§ **Exercise**: Look through the records below, and copy out every line that holds the string "obračun".
[Opening Exercise data section]
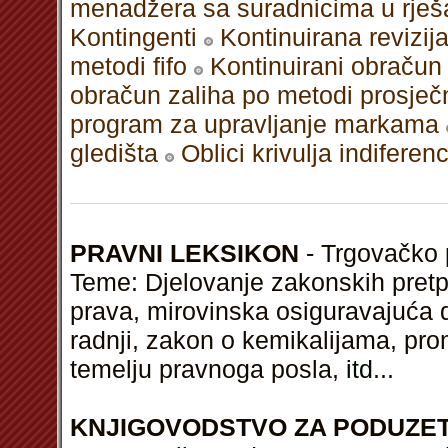
menadžera sa suradnicima u rješ
Kontingenti
Kontinuirana revizij
metodi fifo
Kontinuirani obračun 
obračun zaliha po metodi prosječ
program za upravljanje markama
gledišta
Oblici krivulja indiferenc
PRAVNI LEKSIKON
- Trgovačko p
Teme: Djelovanje zakonskih pret
prava, mirovinska osiguravajuća d
radnji, zakon o kemikalijama, prom
temelju pravnoga posla,
itd
...
KNJIGOVODSTVO ZA PODUZE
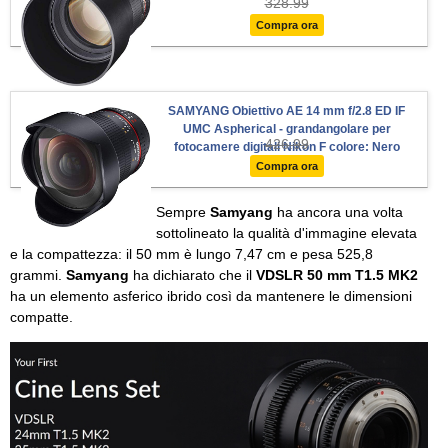
328.99
Compra ora
SAMYANG Obiettivo AE 14 mm f/2.8 ED IF
UMC Aspherical - grandangolare per
426.99
fotocamere digitali Nikon F colore: Nero
Compra ora
Sempre
Samyang
ha ancora una volta
sottolineato la qualità d'immagine elevata
e la compattezza: il 50 mm è lungo 7,47 cm e pesa 525,8
grammi.
Samyang
ha dichiarato che il
VDSLR 50 mm T1.5 MK2
ha un elemento asferico ibrido così da mantenere le dimensioni
compatte.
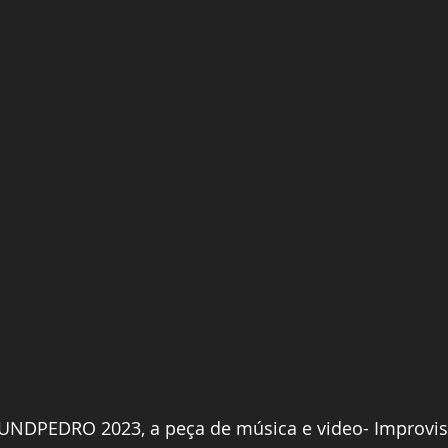
UNDPEDRO 2023, a peça de música e video- Improvis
[Closing Exercise data section]
§ **Answer to this problem**:
Kontinuirani obračun 
obračun zaliha po metodi prosječ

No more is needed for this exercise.